■ **Description of the task**
Leaving out the images, return the data below exactly as it is written.

■ **Given information**
******

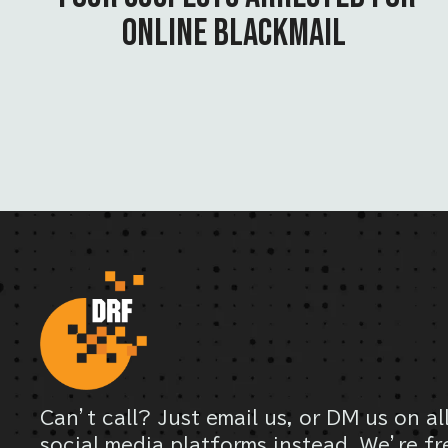
ONLINE BLACKMAIL
Can’t call? Just email us, or DM us on al
social media platforms instead. We’re fr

******

■ **Solution for this exercise**
ONLINE BLACKMAIL
Can’t call? Just email us, or DM us on al
social media platforms instead. We’re fr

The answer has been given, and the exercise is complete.